Why ETFs Beat Stocks and Mutual Funds

Exchange Traded Funds have exploded in popularity over the last decade, and with good reason. They combine the best features of stocks and mutual funds while leaving out many of the risks.

Individual Stocks are problematic because:
  • They subject investors to company-specific risks.

  • It's difficult and expensive to obtain appropriate diversification by accumulating a portfolio of individual stocks.

  • It's time consuming to sift through and research the thousands of stock investments available.

  • It's difficult to keep up with changes which may impact value such as a company's management, structure product and marketing strategy.


Mutual funds are problematic because:
  • Mutual funds are often expensive and tax inefficient (particularly actively managed funds). Investors can be hit with unexpected capital gains taxes even when share prices drop in a given year.

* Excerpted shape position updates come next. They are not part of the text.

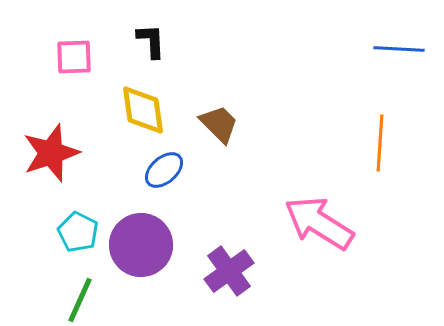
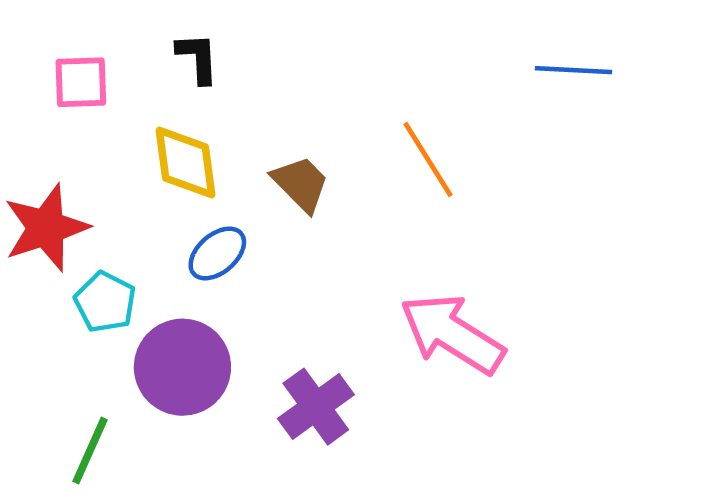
orange line: (380, 143) -> (428, 160), moved, turned -36
cyan pentagon: (78, 232) -> (105, 302), moved

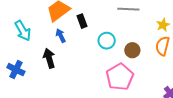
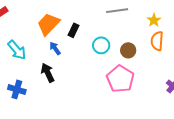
black rectangle: (82, 21) -> (74, 30), turned 56

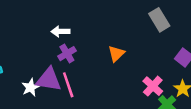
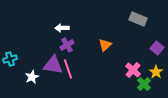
gray rectangle: (159, 20) -> (138, 19), turned -36
white star: (31, 87) -> (32, 77), moved

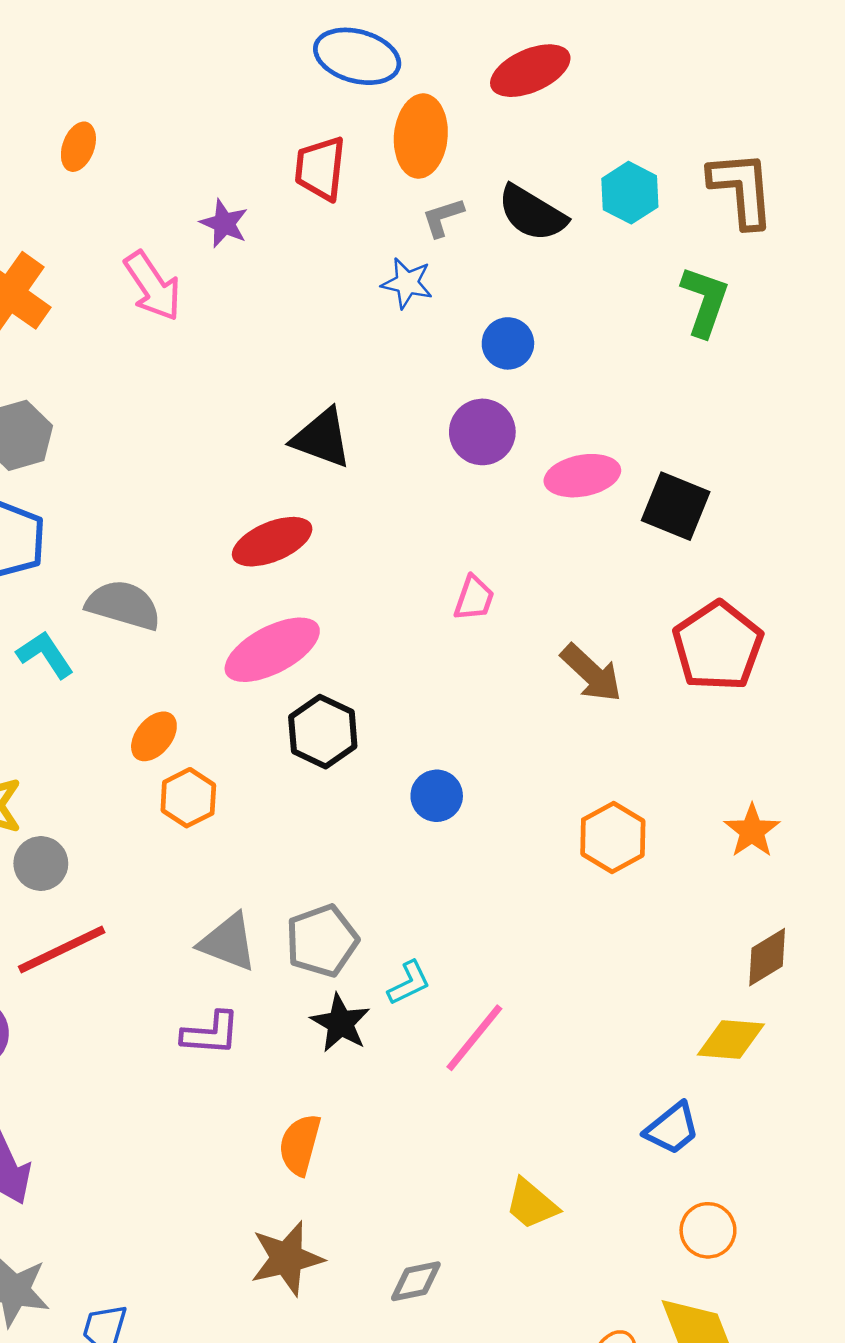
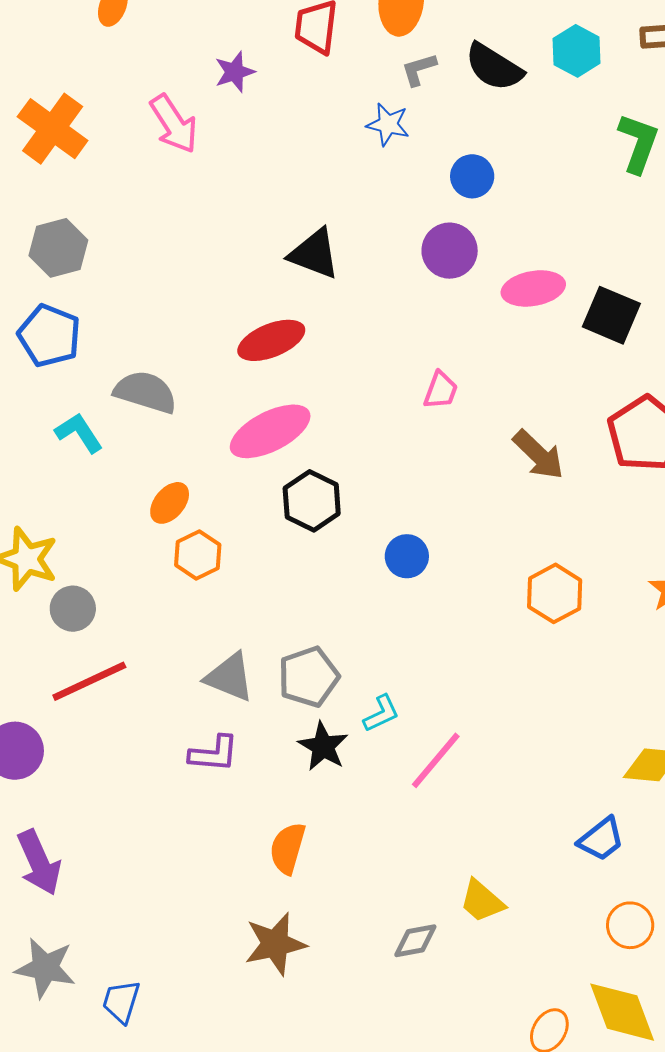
purple star: (224, 223) -> (235, 72), turned 30
gray diamond: (416, 1281) -> (415, 941), moved

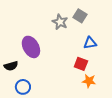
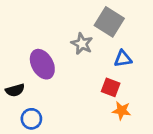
gray square: (80, 16) -> (109, 22), size x1.5
gray star: (60, 22) -> (82, 44), moved

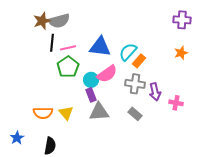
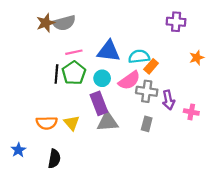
purple cross: (182, 20) -> (176, 22), moved
black line: (52, 43) -> (56, 74), moved
cyan semicircle: (128, 52) -> (139, 57), turned 42
pink semicircle: (107, 74) -> (129, 80), moved
cyan circle: (91, 80) -> (102, 78), moved
purple rectangle: (91, 95) -> (99, 103), size x1.5
gray rectangle: (135, 114) -> (147, 124), turned 64

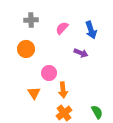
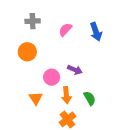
purple arrow: (81, 53) -> (75, 70), moved
green semicircle: (97, 112) -> (90, 98), moved

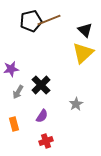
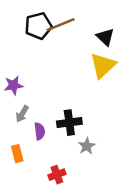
black cross: (41, 85) -> (69, 123), moved, turned 36
gray star: (76, 104) -> (87, 146), moved
purple semicircle: (42, 116) -> (40, 131), moved, turned -40

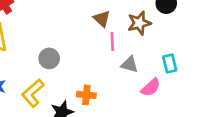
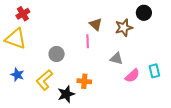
pink line: (112, 42) -> (88, 41), moved
cyan rectangle: (170, 63) -> (154, 71), moved

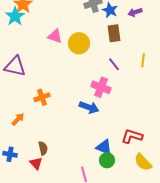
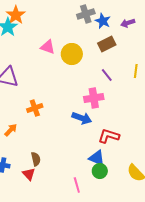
brown rectangle: (114, 33) -> (107, 44), turned 72
pink cross: (101, 87) -> (94, 98), turned -30
red L-shape: (132, 136) -> (109, 136), moved

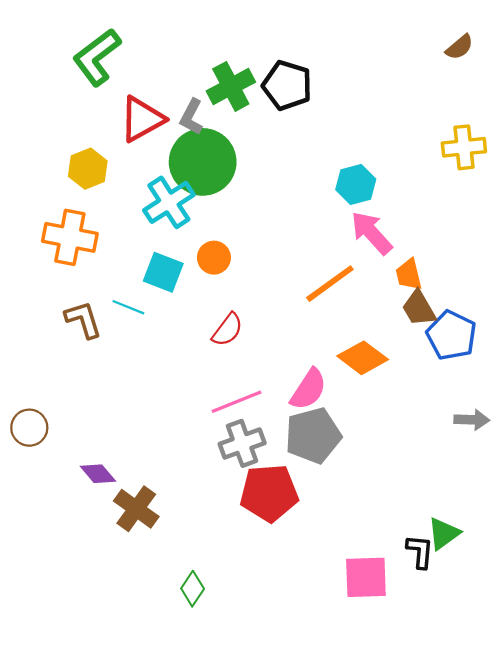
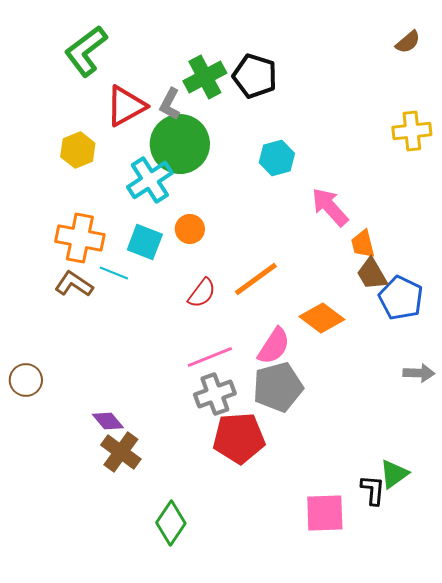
cyan hexagon: (356, 184) -> (277, 158), moved
orange cross: (70, 237) -> (80, 238), moved
orange line: (330, 284) -> (256, 279), moved
brown L-shape: (83, 320) -> (74, 284), turned -39
purple diamond: (98, 474) -> (108, 421), moved
green diamond: (193, 589) -> (171, 523), size x1.4

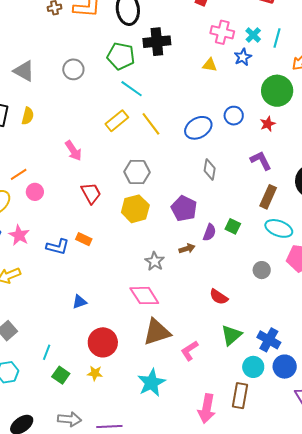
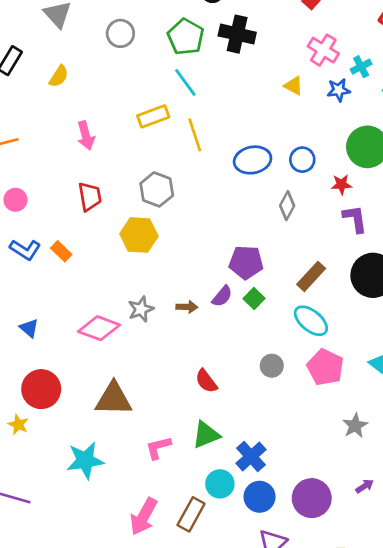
yellow semicircle: (28, 116) -> (59, 76), moved
purple L-shape: (261, 161) -> (355, 219), moved
gray diamond: (210, 169) -> (287, 206), moved
pink circle: (35, 192) -> (15, 200), moved
purple pentagon: (184, 208) -> (246, 262), moved, turned 30
pink diamond: (144, 296) -> (99, 328), moved, turned -56
blue triangle: (79, 302) -> (29, 328), turned 42
pink L-shape: (189, 351) -> (158, 448), moved

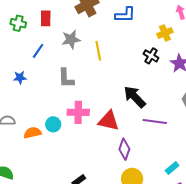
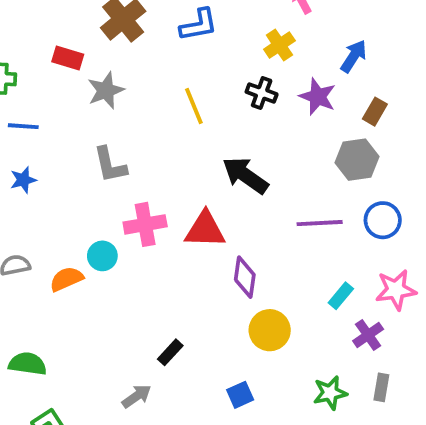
red rectangle: (46, 18) -> (68, 58), moved, turned -63
blue line: (38, 51) -> (23, 126), moved, turned 70
yellow line: (98, 51) -> (194, 106), moved
purple line: (155, 121) -> (320, 223), moved

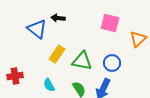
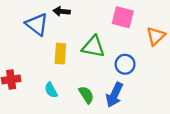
yellow rectangle: (57, 54) -> (60, 54), turned -30
green triangle: (82, 61) -> (93, 47), moved

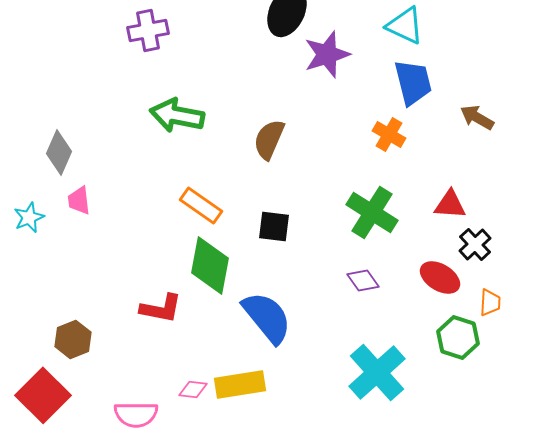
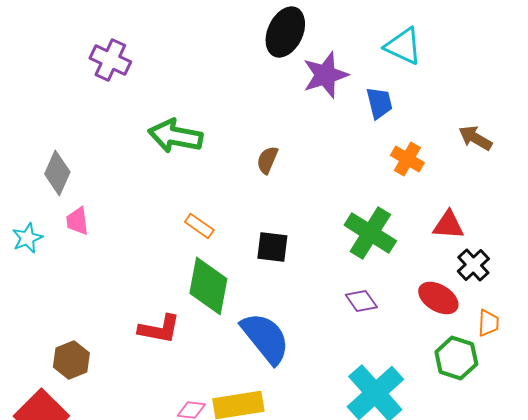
purple cross: (148, 30) -> (110, 60), moved, turned 36
blue trapezoid: (413, 82) -> (379, 103), moved, size x0.7
orange cross: (389, 134) -> (407, 159), moved
brown semicircle: (269, 139) -> (267, 160), size x0.7
orange rectangle: (201, 205) -> (199, 226), size x0.7

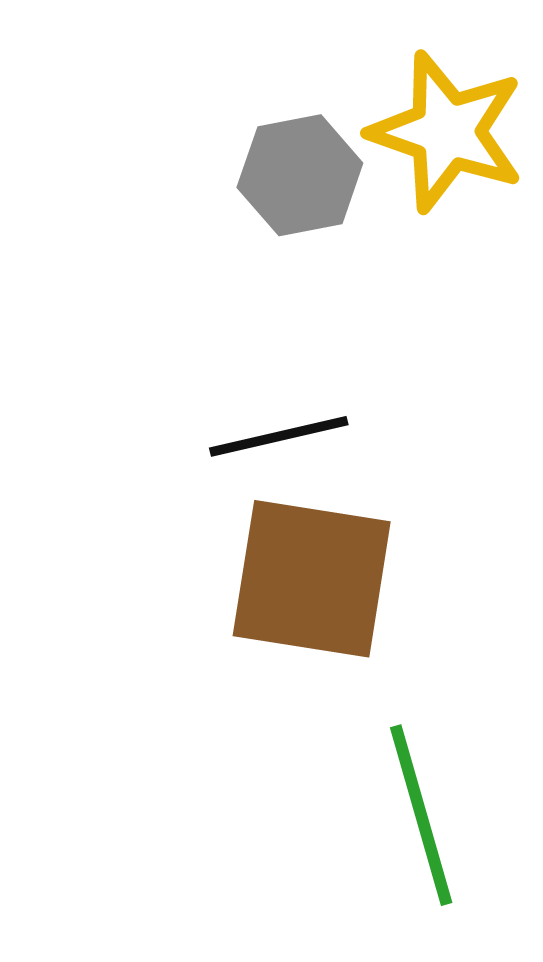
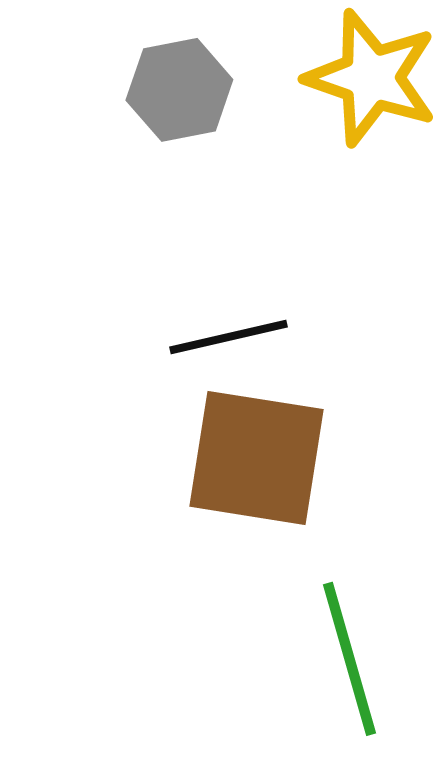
gray hexagon: (300, 175) -> (179, 90), moved

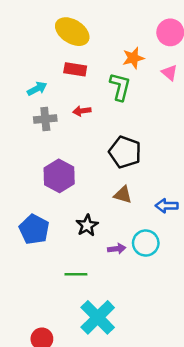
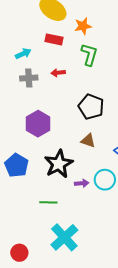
orange star: (133, 58) -> (83, 26), moved
black star: (87, 225) -> (59, 164), size x1.6

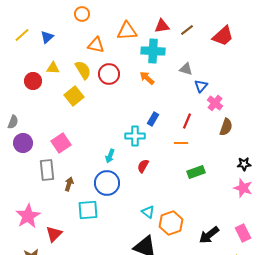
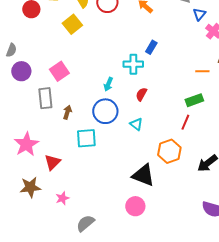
red line: (187, 121) -> (185, 122), moved
orange line: (181, 143) -> (202, 71), moved
cyan triangle: (148, 212) -> (136, 124), moved

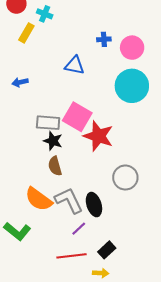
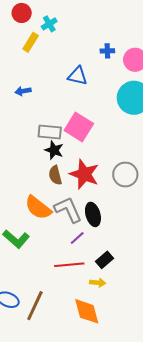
cyan cross: (45, 14) -> (49, 24), turned 35
red star: (98, 136) -> (84, 174), moved
gray circle: (125, 178) -> (125, 175), moved

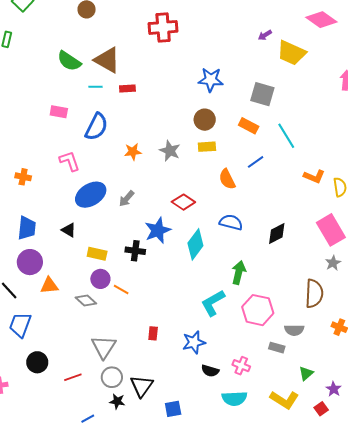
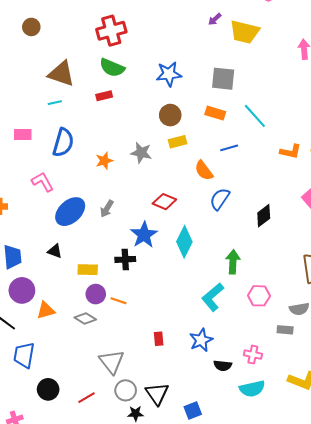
green semicircle: (69, 61) -> (112, 68), moved
red rectangle: (127, 89) -> (104, 96), moved
blue line: (256, 162) -> (229, 148), turned 30
blue semicircle: (231, 222) -> (220, 199), moved, turned -60
pink hexagon: (258, 310) -> (259, 296), size x0.7

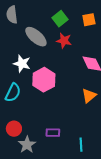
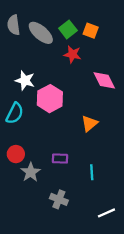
orange square: (89, 20) -> (91, 31), moved, turned 32
gray ellipse: (36, 37) -> (41, 33), moved
orange triangle: (89, 96) -> (89, 123), moved

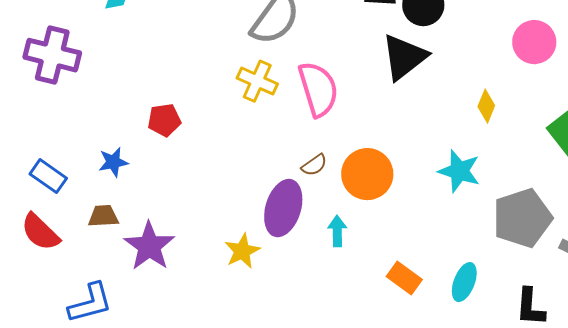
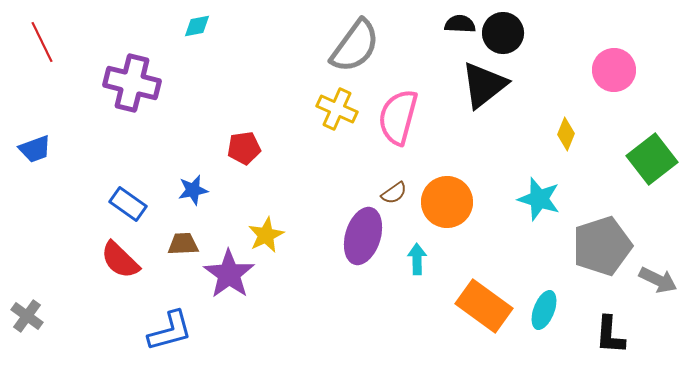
pink semicircle: (318, 89) -> (398, 117), turned -148
yellow star: (242, 251) -> (266, 235), moved
orange rectangle: (404, 278) -> (484, 306), size x1.6

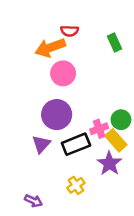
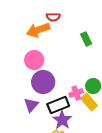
green rectangle: (115, 42) -> (86, 39), moved
pink circle: (63, 73) -> (34, 60), moved
purple star: (109, 163) -> (62, 120), moved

  • They rarely beat the performance of the index or benchmark they claim to track over any significant length of time.

  • The fund can be adversely affected by shareholders' actions including too many orders or too many redemption requests which can force managers to buy and sell at inopportune times.

  • Funds must hold a certain amount of cash which changes asset allocation and can negatively impact returns (known as "cash drag"), particularly in bull markets.

  • Mutual funds only allow trading after the market is closed, which drastically limits liquidity and the risk management strategies that are available.

  • Portfolio managers commonly deviate from a fund's stated investment objective (known as "portfolio drift"), which means investors cannot be 100% confident about their asset allocation.

  • Changes in management, benchmark tracking, and investments held within the funds are difficult to track and evaluate.


Exchange traded funds, on the other hand, allow investors to easily combine the benefits of diversification, asset allocation optimization, and active portfolio management (including trading on margin, short selling, issuing limit or stop ordereds, writing calls, etc) in one single comprehensive and strategy and often even within one single account. ETFs are convenient, transparent, tax efficient and offer no restrictions on trading like many mutual and index funds do.

The biggest advantage, possibly, is that ETFs are often by far the cheapest investment alternative. I was surprised to learn that the average annual expense ratio for an ETF is less than half of that of a comparable index fund - which in turn is generally about half of that of a comparable actively managed mutual fund. The data I have on this is several years old though, so the spread in prices may have narrowed. However it's still true that ETFs affer the lowest expense ratios since the management and administrative fees are so minimal.
One possible downside to ETFs is that if you plan to make small regular investments to your portfolio then the brokerage commisssion or trading fee may not be worthwhile; an index fund which does not charge you to buy shares may be more appropriate.